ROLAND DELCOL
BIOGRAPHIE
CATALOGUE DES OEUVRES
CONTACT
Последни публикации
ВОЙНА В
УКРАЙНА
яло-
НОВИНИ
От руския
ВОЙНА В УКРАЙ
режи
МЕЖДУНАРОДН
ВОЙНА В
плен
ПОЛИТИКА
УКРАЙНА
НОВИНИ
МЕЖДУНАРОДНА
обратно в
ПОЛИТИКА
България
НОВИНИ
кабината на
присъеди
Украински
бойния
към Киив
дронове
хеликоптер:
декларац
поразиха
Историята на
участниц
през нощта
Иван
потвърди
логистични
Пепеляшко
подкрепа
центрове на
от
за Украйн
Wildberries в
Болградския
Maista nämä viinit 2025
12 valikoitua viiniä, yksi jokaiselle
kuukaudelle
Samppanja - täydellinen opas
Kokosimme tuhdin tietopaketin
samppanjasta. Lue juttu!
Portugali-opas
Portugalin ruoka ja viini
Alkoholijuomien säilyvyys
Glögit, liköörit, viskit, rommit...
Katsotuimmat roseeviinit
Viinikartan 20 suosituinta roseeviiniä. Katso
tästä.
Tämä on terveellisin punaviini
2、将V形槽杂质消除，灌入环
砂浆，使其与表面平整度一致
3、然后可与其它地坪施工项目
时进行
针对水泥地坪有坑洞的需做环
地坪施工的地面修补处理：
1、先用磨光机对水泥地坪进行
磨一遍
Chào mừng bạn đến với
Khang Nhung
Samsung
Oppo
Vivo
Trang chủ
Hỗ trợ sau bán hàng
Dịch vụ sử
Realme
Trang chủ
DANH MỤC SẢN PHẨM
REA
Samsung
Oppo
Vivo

» Your instructions
All lines from the one containing "Portugali-opas" through the end of the material should be restated exactly, with both end lines kept.

» Written answer
Portugali-opas
Portugalin ruoka ja viini
Alkoholijuomien säilyvyys
Glögit, liköörit, viskit, rommit...
Katsotuimmat roseeviinit
Viinikartan 20 suosituinta roseeviiniä. Katso
tästä.
Tämä on terveellisin punaviini
2、将V形槽杂质消除，灌入环
砂浆，使其与表面平整度一致
3、然后可与其它地坪施工项目
时进行
针对水泥地坪有坑洞的需做环
地坪施工的地面修补处理：
1、先用磨光机对水泥地坪进行
磨一遍
Chào mừng bạn đến với
Khang Nhung
Samsung
Oppo
Vivo
Trang chủ
Hỗ trợ sau bán hàng
Dịch vụ sử
Realme
Trang chủ
DANH MỤC SẢN PHẨM
REA
Samsung
Oppo
Vivo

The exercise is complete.